Choosing this approach may be purely a function of circumstance, but Swift has been due for a rebaptism for some time now. “Folklore” marks a conclusion (temporary or not, it’s unclear) to her long march into the teeth of contemporary megapop, which over the course of four albums — “Red,” “1989,” “Reputation” and “Lover” — has paid decreasing dividends, musical and social. Becoming a true centrist pop star is a battle Swift never quite won, and is a battle no longer worth waging.
“Folklore” is the first attempt at a post-pop
Swift, and it is many things that Swift albums generally are not: rough-edged, downtrodden, spacey. It is a completely canny pop album smothered in places by Dessner, whose production can be like wet clothing tugging at Swift, slowing her down, sapping her vim. Swift isn’t an especially powerful singer, though she achieves a lot with a naturally jumpy tone and enthusiasm. But both of those signatures wilt here as often as not. The tart edge that she specializes in — the one that’s viciously effective when taunting, or pining — is coated with layers of gauzy strings (there is plenty of cello), austere piano, throbbing Mellotron, smeared saxophone, atmospherics that thicken the air.
As Swift has long demonstrated, contemplation and exuberance aren’t mutually exclusive; nor are brightness and reflection. And so “Folklore” songs fall into roughly two camps: excellent Swiftpenned songs that are sturdy enough to bear the production, and others that end up obscured by murk.
Some of the album’s best songs are mildly restrained versions of familiar Swift modes. On “Betty,” she delivers teenage romantic regret with the icy, knowing vocal shiver she deploys in her most felt moments, with faint echoes of the wistful “Tim McGraw,” her 2006 debut single. The airy, earthy “Invisible String,” about trusting fate, is the only truly hopeful-sounding song on the album (and the only one about a happy, fulfilled relationship), and it features some of Swift’s most vivid lyrics: “Cold was the steel of my ax to grind/For the boys who broke my heart/Now I send their babies presents.”
More intriguing are the tracks where the experimentation with tonal approach succeeds. “Seven” opens with an ethereally lustrous vocal, with Swift sighing her lyrics, landing the rhymes in unexpected places. On “Illicit Affairs,” she whispers her words like long-resented secrets — “Tell your friends you’re out for a run/You’ll be flushed when you return” — sprinkled with sunburst syllables designed to freeze perpetrators in their tracks.

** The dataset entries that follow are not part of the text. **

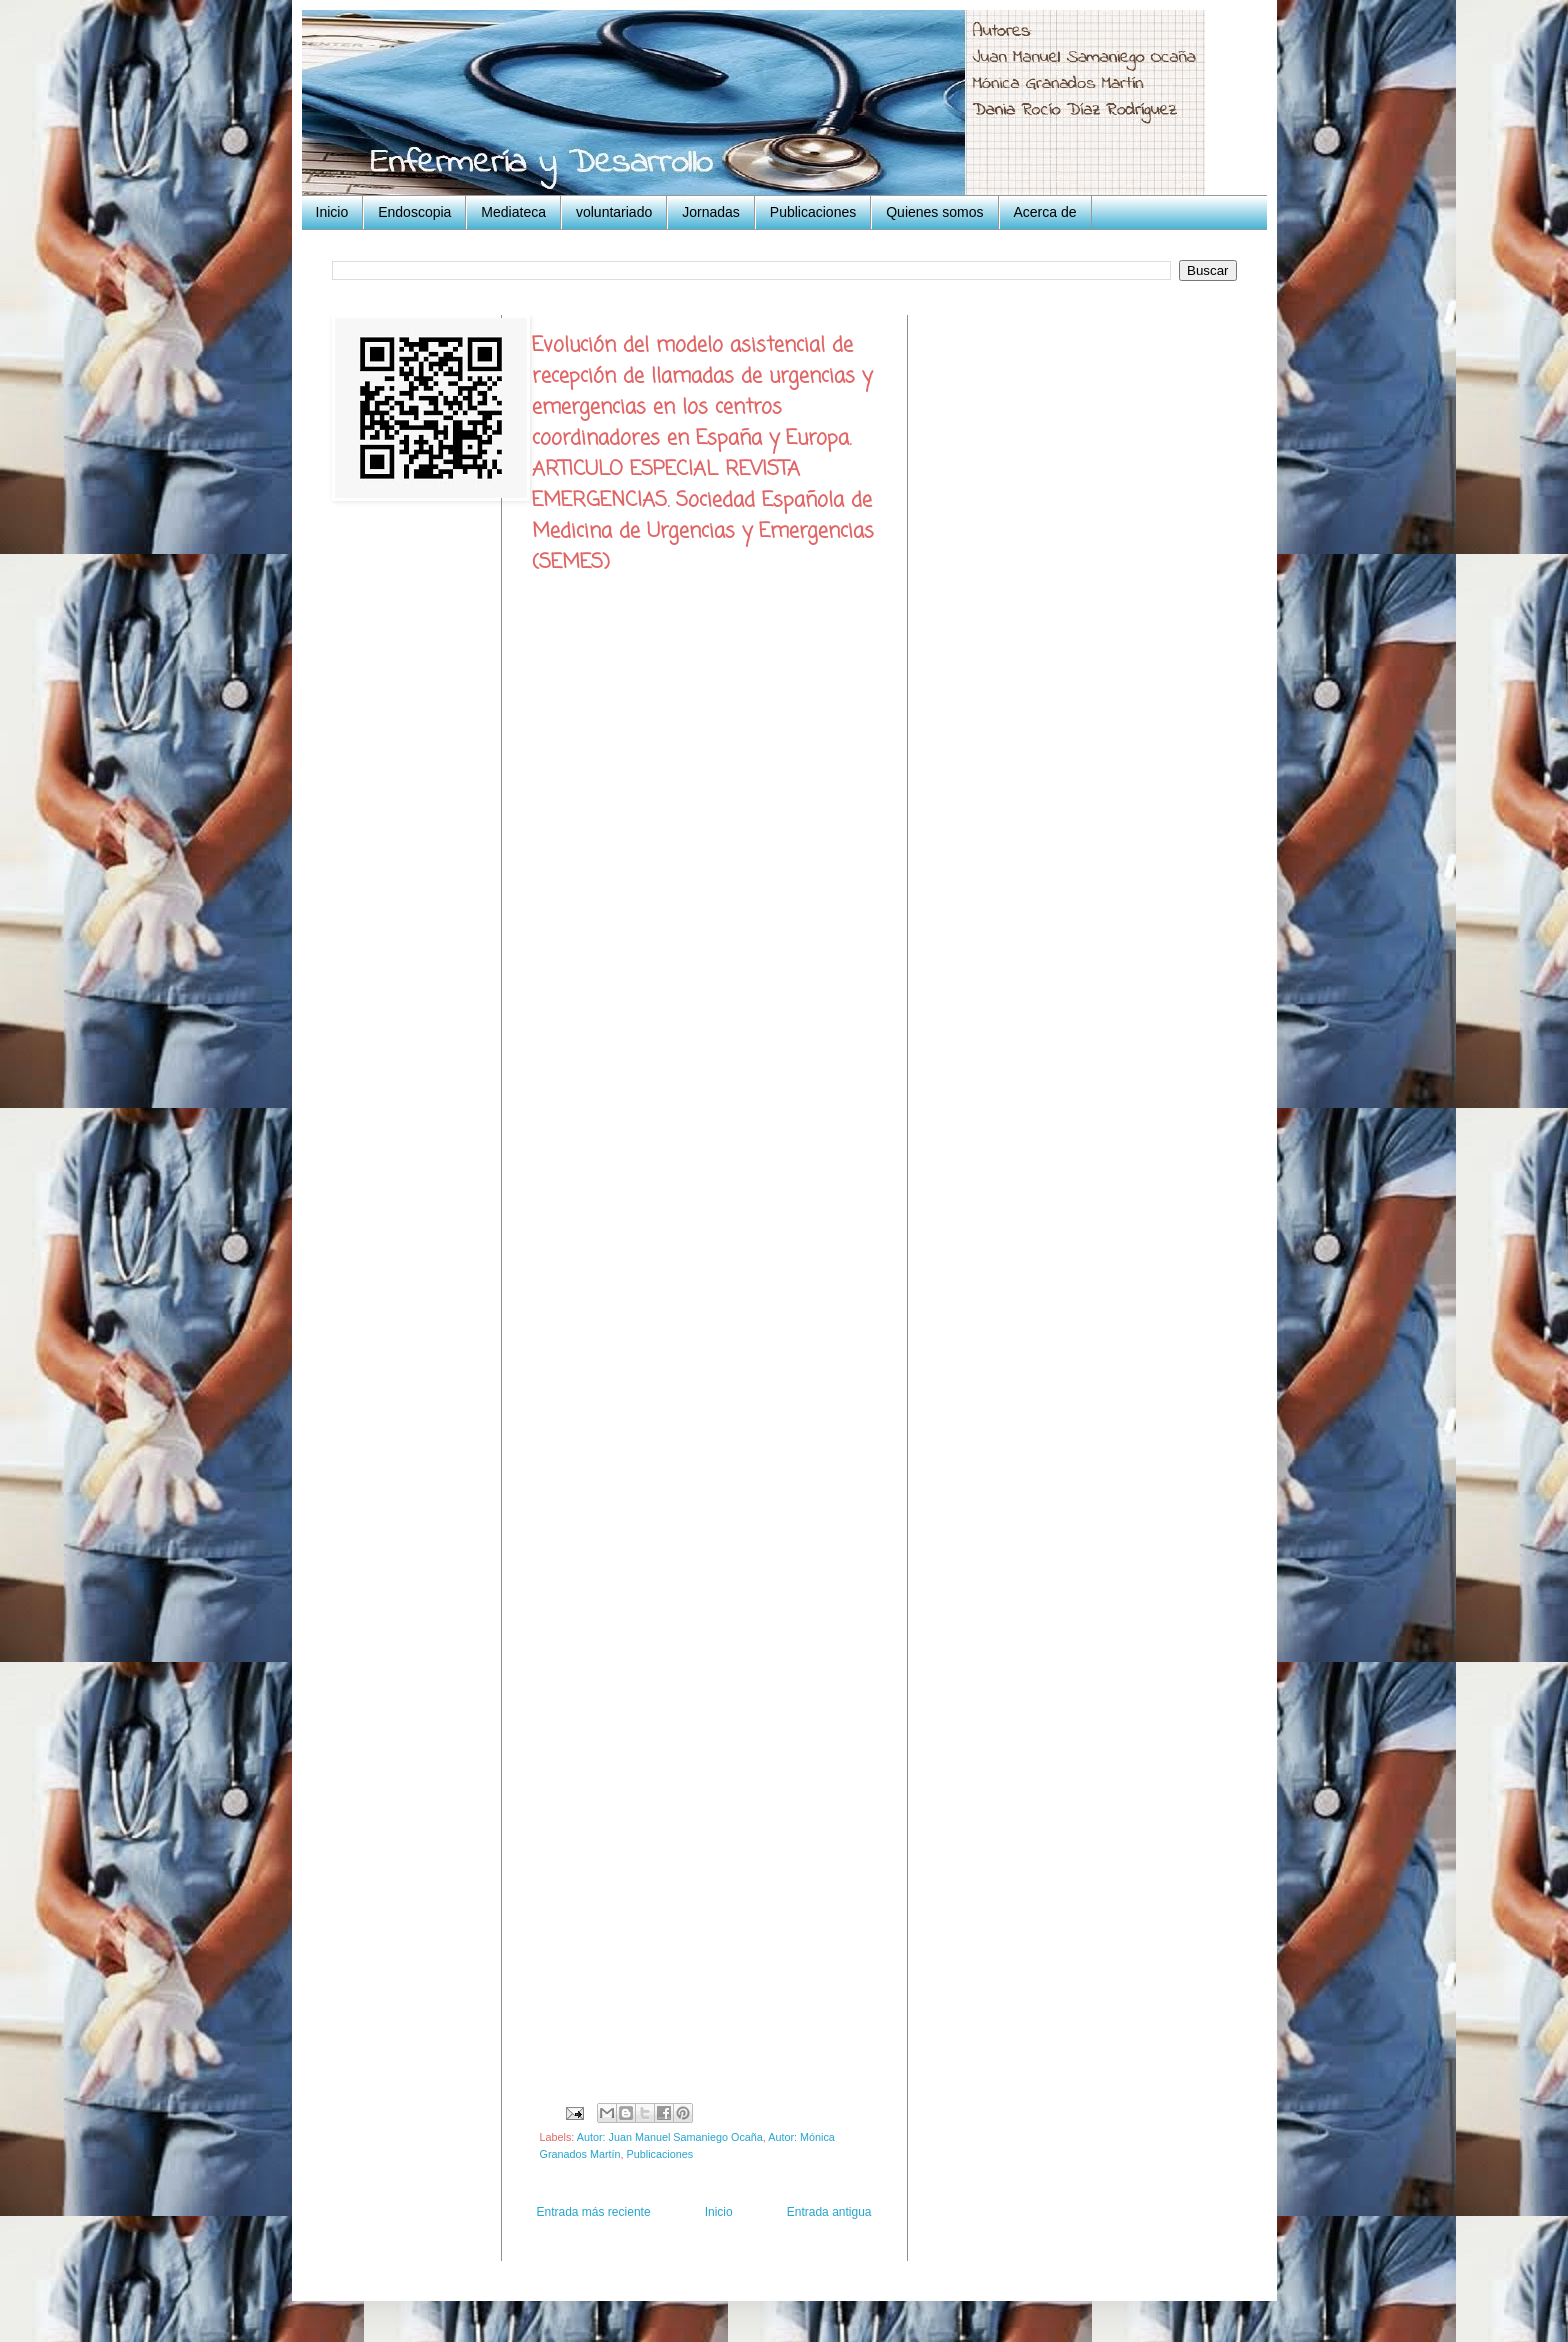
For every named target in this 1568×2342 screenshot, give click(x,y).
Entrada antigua (829, 2212)
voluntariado (614, 212)
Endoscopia (414, 212)
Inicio (332, 212)
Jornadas (711, 212)
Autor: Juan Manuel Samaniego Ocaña (670, 2137)
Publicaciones (813, 212)
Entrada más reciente (594, 2212)
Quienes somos (934, 212)
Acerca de (1045, 212)
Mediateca (513, 212)
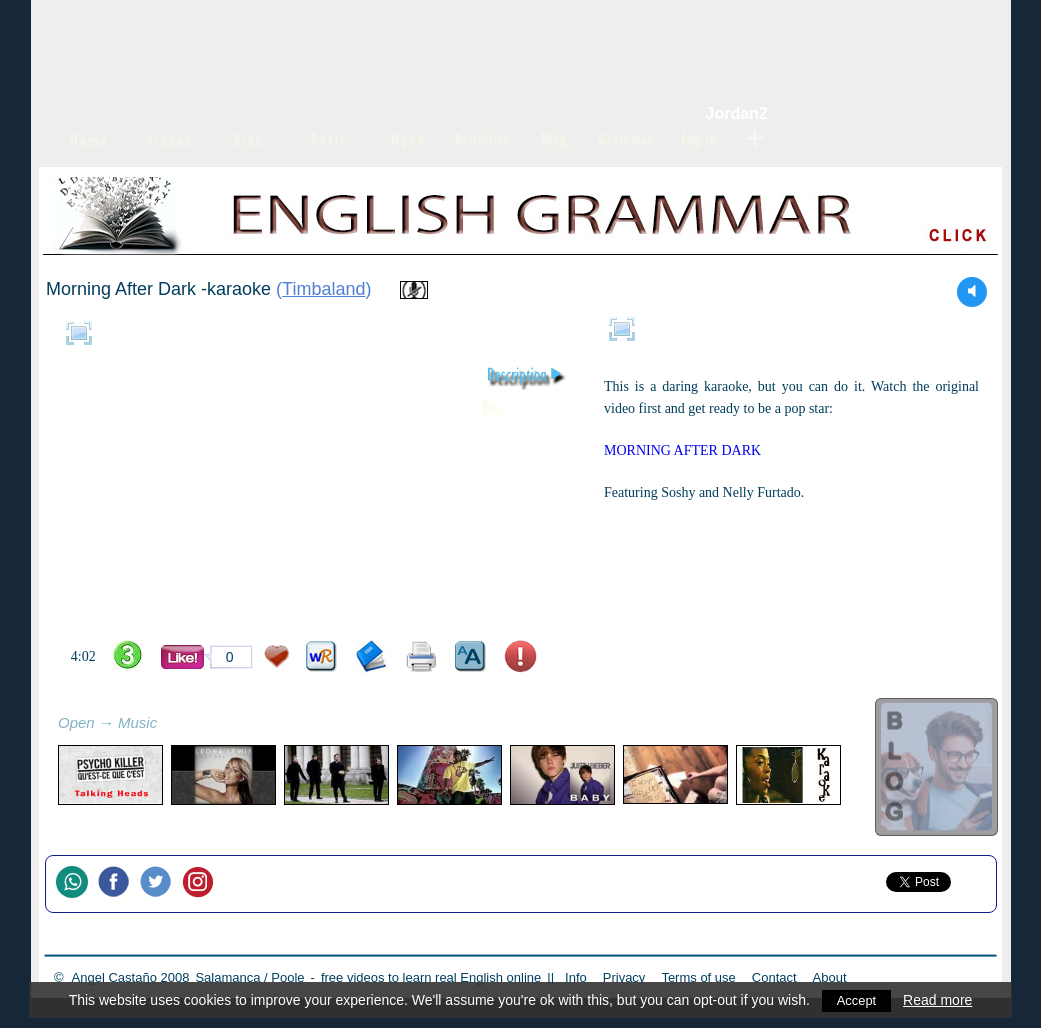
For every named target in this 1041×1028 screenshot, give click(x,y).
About (830, 977)
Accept (856, 1000)
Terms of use (698, 977)
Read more (939, 1000)
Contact (774, 977)
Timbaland (323, 289)
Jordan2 (737, 113)
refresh (179, 725)
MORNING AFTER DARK (682, 450)
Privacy (624, 977)
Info (576, 977)
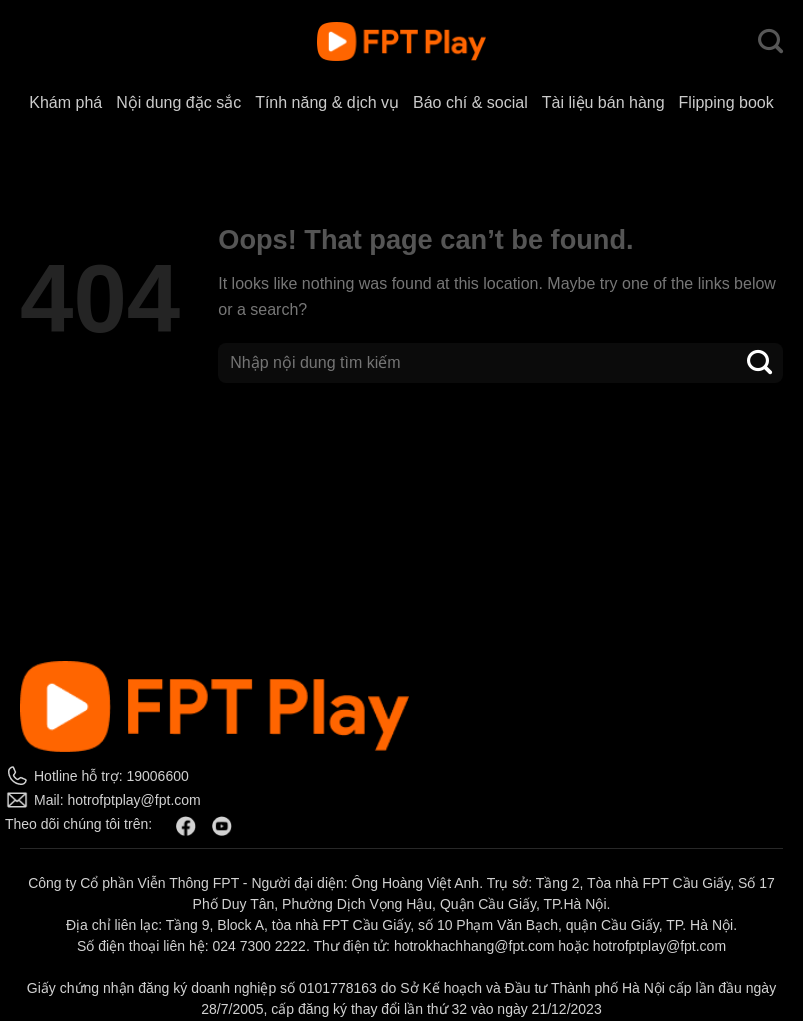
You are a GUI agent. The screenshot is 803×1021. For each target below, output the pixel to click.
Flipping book (726, 102)
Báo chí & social (470, 102)
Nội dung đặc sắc (178, 102)
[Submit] (760, 362)
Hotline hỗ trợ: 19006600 (111, 776)
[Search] (770, 42)
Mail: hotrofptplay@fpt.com (117, 800)
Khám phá (65, 102)
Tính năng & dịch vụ (327, 102)
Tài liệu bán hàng (603, 102)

And then there’s “Exile,” the most atypical song on the album. A lovely, anguished duet with Justin Vernon (credited as Bon Iver), it’s a stark and unsettling back and forth of recriminations. Swift telegraphs distance and skepticism: “I can see you staring, honey/Like he’s just your understudy/Like you’d get your knuckles bloody for me.” But it’s the end of the song, when
Swift and a husky-voiced Vernon go line for line in some combination of hardwhiskey country, desperate R&B and black-boxtheater dialogue, that you feel the full emotional corrosion. All around them, pianos toll like grandfather clocks, stern and fatalistic.
Given its overall dourness, the album is a retreat from conventional pop language, which is to say, it may well be a retreat from radio. Not that that much matters for Swift, who has spent more than a decade earning her fans, and may well be approaching the Beyoncé stage of her career, where cultural authority isn’t dependent on steady hitmaking.
That’s the new nature of pop superstardom anyhow: mass-scale cult figures superserving their most ardent followers by the millions.
Seen that way, perhaps the sonic experimentation on “Folklore” isn’t really about embracing a new genre so much as abandoning any sense of duty to the ones she’s been built upon. Country, pop, ’80s rock, hip-hop: they’ve merely been vessels, weapons she knows how to trigger to advance the central tenets of Swiftiness.
The desolate, stubborn, overcomposed indie rock of “Folklore,” though, is a tough thicket to tame. Sometimes she triumphs, wrestling it until it’s slack. But when it stifles her, it deserves all the eye rolls it gets.